Abstract:The increasing amount of published scholarly articles, exceeding 2.5 million yearly, raises the challenge for researchers in following scientific progress. Integrating the contributions from scholarly articles into a novel type of cognitive knowledge graph (CKG) will be a crucial element for accessing and organizing scholarly knowledge, surpassing the insights provided by titles and abstracts. This research focuses on effectively conveying structured scholarly knowledge by utilizing large language models (LLMs) to categorize scholarly articles and describe their contributions in a structured and comparable manner. While previous studies explored language models within specific research domains, the extensive domain-independent knowledge captured by LLMs offers a substantial opportunity for generating structured contribution descriptions as CKGs. Additionally, LLMs offer customizable pathways through prompt engineering or fine-tuning, thus facilitating to leveraging of smaller LLMs known for their efficiency, cost-effectiveness, and environmental considerations.

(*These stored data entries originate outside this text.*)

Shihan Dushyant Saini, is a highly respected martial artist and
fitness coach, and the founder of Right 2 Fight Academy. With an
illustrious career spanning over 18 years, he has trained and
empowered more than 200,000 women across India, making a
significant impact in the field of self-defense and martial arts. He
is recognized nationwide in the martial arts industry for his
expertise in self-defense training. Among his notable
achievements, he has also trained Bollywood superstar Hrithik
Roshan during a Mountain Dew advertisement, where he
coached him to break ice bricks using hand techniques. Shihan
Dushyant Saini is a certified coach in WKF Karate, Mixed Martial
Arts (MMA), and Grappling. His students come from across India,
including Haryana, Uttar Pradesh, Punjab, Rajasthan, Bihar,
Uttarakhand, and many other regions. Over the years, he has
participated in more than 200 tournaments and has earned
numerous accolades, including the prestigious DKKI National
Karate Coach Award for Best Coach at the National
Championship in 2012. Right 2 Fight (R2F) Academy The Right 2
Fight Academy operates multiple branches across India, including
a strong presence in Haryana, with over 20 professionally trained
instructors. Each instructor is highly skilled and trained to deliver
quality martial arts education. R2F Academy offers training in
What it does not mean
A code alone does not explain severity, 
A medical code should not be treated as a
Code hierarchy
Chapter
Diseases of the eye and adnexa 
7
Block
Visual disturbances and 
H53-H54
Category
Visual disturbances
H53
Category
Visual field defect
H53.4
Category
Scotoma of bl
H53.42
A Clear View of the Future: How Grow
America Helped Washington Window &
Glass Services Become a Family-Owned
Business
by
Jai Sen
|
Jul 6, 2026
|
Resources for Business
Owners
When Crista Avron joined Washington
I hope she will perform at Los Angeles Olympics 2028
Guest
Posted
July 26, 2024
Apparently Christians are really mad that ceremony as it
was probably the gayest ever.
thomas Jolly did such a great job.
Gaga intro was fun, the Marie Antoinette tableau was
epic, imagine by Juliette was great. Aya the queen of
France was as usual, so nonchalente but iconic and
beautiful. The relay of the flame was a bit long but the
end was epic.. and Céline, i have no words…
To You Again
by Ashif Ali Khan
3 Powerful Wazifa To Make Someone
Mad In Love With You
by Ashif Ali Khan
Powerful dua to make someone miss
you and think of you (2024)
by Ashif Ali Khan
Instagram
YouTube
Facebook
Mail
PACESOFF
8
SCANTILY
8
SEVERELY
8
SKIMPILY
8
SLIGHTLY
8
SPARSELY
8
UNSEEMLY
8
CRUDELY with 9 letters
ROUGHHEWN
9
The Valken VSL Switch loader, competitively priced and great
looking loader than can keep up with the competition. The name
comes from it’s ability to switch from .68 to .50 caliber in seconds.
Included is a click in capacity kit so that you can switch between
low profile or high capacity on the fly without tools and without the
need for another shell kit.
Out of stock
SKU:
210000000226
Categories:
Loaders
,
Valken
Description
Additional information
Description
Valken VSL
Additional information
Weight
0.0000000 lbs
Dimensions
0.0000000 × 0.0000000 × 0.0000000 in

Our methodology involves harnessing LLM knowledge, and complementing it with domain expert-verified scholarly data sourced from a CKG. This strategic fusion significantly enhances LLM performance, especially in tasks like scholarly article categorization and predicate recommendation. Our method involves fine-tuning LLMs with CKG knowledge and additionally injecting knowledge from a CKG with a novel prompting technique significantly increasing the accuracy of scholarly knowledge extraction. We integrated our approach in the Open Research Knowledge Graph (ORKG), thus enabling precise access to organized scholarly knowledge, crucially benefiting domain-independent scholarly knowledge exchange and dissemination among policymakers, industrial practitioners, and the general public.